Musa'nın evdeki yeri "hizmet görücü" idi (a.5). İsa ise Musa'dan kat kat yüceliğe sahiptir (a.3). Musa evde hizmet eden bir görevli, İsa "evi yapandır" (a.5; a.3). Her evin bir yapıcısı bulunduğu ve Tanrı'nın her şeyin yapıcısı olduğu gibi "Mesih Oğul olarak Tanrı'nın Evi üzerindedir" (a.4; a.6). Yine burada İsa Mesih'in Tanrı'yla bir oluşu vurgulanır. Mesih kilise topluluğunun başı ve yöneticisidir. Tanrı Evi'nin üzerindedir.
İbraniler'e mektupta bulunan uyarı sözlerinden bir örnek daha raslarız burada: "O'nun Evi bizleriz: Eğer güvencimizi ve umudun doğurduğu kıvancı sonuna dek sürdürürsek" (a.6).

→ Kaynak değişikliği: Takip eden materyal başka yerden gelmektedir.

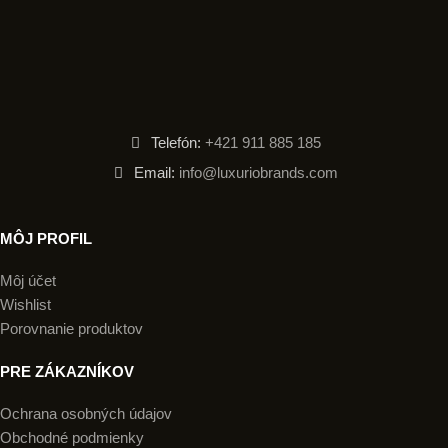
Telefón:
+421 911 885 185
Email:
info@luxuriobrands.com
MÔJ PROFIL
Môj účet
Wishlist
Porovnanie produktov
PRE ZÁKAZNÍKOV
Ochrana osobných údajov
Obchodné podmienky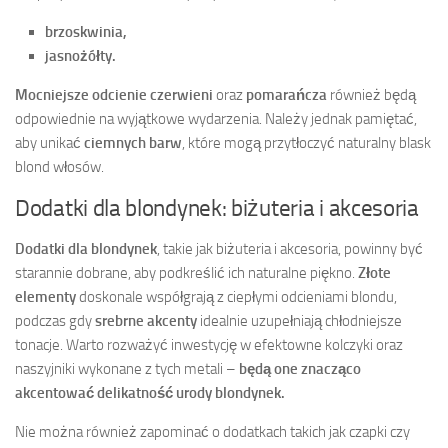
brzoskwinia,
jasnożółty.
Mocniejsze odcienie czerwieni
oraz
pomarańcza
również będą
odpowiednie na wyjątkowe wydarzenia. Należy jednak pamiętać,
aby unikać
ciemnych barw
, które mogą przytłoczyć naturalny blask
blond włosów.
Dodatki dla blondynek: biżuteria i akcesoria
Dodatki dla blondynek
, takie jak biżuteria i akcesoria, powinny być
starannie dobrane, aby podkreślić ich naturalne piękno.
Złote
elementy
doskonale współgrają z ciepłymi odcieniami blondu,
podczas gdy
srebrne akcenty
idealnie uzupełniają chłodniejsze
tonacje. Warto rozważyć inwestycję w efektowne kolczyki oraz
naszyjniki wykonane z tych metali –
będą one znacząco
akcentować delikatność urody blondynek.
Nie można również zapominać o dodatkach takich jak czapki czy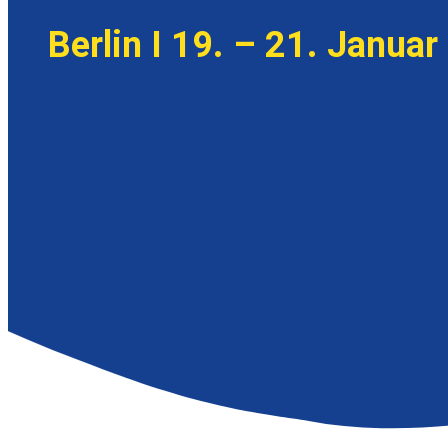
Berlin I 19. – 21. Januar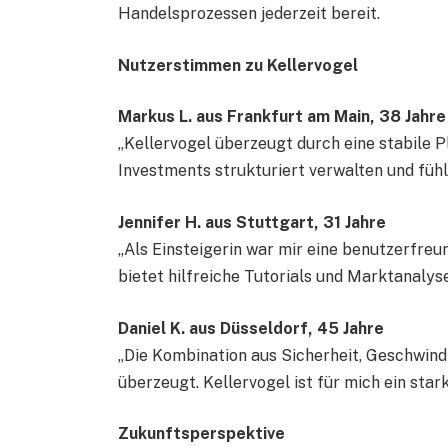
Handelsprozessen jederzeit bereit.
Nutzerstimmen zu Kellervogel
Markus L. aus Frankfurt am Main, 38 Jahre
„Kellervogel überzeugt durch eine stabile 
Investments strukturiert verwalten und fühle
Jennifer H. aus Stuttgart, 31 Jahre
„Als Einsteigerin war mir eine benutzerfreu
bietet hilfreiche Tutorials und Marktanalyse
Daniel K. aus Düsseldorf, 45 Jahre
„Die Kombination aus Sicherheit, Geschwin
überzeugt. Kellervogel ist für mich ein sta
Zukunftsperspektive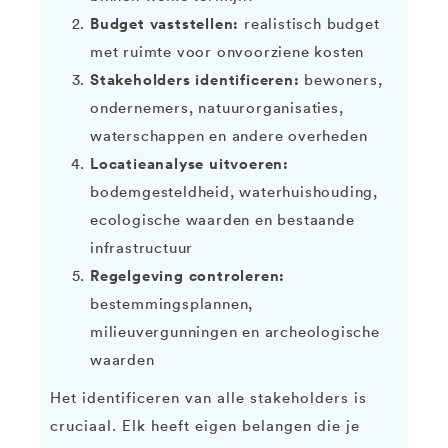
Budget vaststellen:
realistisch budget
met ruimte voor onvoorziene kosten
Stakeholders identificeren:
bewoners,
ondernemers, natuurorganisaties,
waterschappen en andere overheden
Locatieanalyse uitvoeren:
bodemgesteldheid, waterhuishouding,
ecologische waarden en bestaande
infrastructuur
Regelgeving controleren:
bestemmingsplannen,
milieuvergunningen en archeologische
waarden
Het identificeren van alle stakeholders is
cruciaal. Elk heeft eigen belangen die je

Mektubun kendilerine yazıldığı inanlıların güvençlerini ve umutlarının verdiği kıvancı yarı yolda bırakmak tehlikesinde olduğu anlaşılır burada. "Güvencimiz" (M. cesaretimiz) diye çevrilen "parrhesia" sözcüğü "tüm" anlamındaki "pas" ve "konuşma" anlamındaki "rhesis" sözcüklerinin birleşiminden oluşur. Serbestçe, korkusuzca konuşmak anlamına gelir. İnanlının güvençle, korkusuzca tanıklık etmesi söz konusu. Kutsal Kitap'ta umut kesinlikle geleceği bilinen şeyin özlemle beklenmesidir. İnanlı kavuşacağını bildiği yüceliği düşünürken sevinip kıvançla dolar. Oysa bunu sona dek sürdürmesi gerek.